---- RECORDS FOR THIS TASK
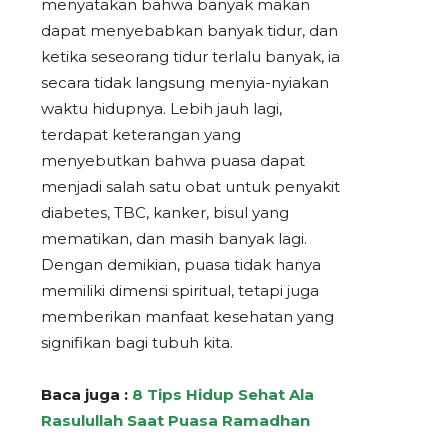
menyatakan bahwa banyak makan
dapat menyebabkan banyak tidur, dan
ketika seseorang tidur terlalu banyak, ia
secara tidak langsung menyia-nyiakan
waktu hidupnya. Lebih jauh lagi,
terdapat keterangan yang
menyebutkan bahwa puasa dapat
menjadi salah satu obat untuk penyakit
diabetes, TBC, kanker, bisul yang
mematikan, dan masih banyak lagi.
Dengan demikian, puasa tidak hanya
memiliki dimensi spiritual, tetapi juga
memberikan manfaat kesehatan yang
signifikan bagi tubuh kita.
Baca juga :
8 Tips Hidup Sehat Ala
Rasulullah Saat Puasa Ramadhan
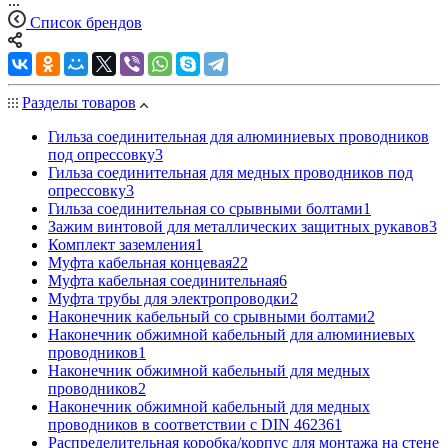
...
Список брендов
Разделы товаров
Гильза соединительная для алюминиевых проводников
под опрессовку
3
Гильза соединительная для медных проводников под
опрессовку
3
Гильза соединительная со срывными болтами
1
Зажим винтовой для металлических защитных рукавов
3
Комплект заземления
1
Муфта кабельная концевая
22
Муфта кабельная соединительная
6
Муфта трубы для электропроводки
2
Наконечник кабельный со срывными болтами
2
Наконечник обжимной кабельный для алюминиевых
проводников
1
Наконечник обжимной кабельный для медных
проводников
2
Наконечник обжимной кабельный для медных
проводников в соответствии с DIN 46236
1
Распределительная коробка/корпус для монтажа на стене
--------
ABOUT THIS EXERCISE ▸ Return all lines from the data above with "кабельный" in them.

ANSWER SPACE ▸
Наконечник кабельный со срывными болтами
Наконечник обжимной кабельный для алюминиевых
Наконечник обжимной кабельный для медных
Наконечник обжимной кабельный для медных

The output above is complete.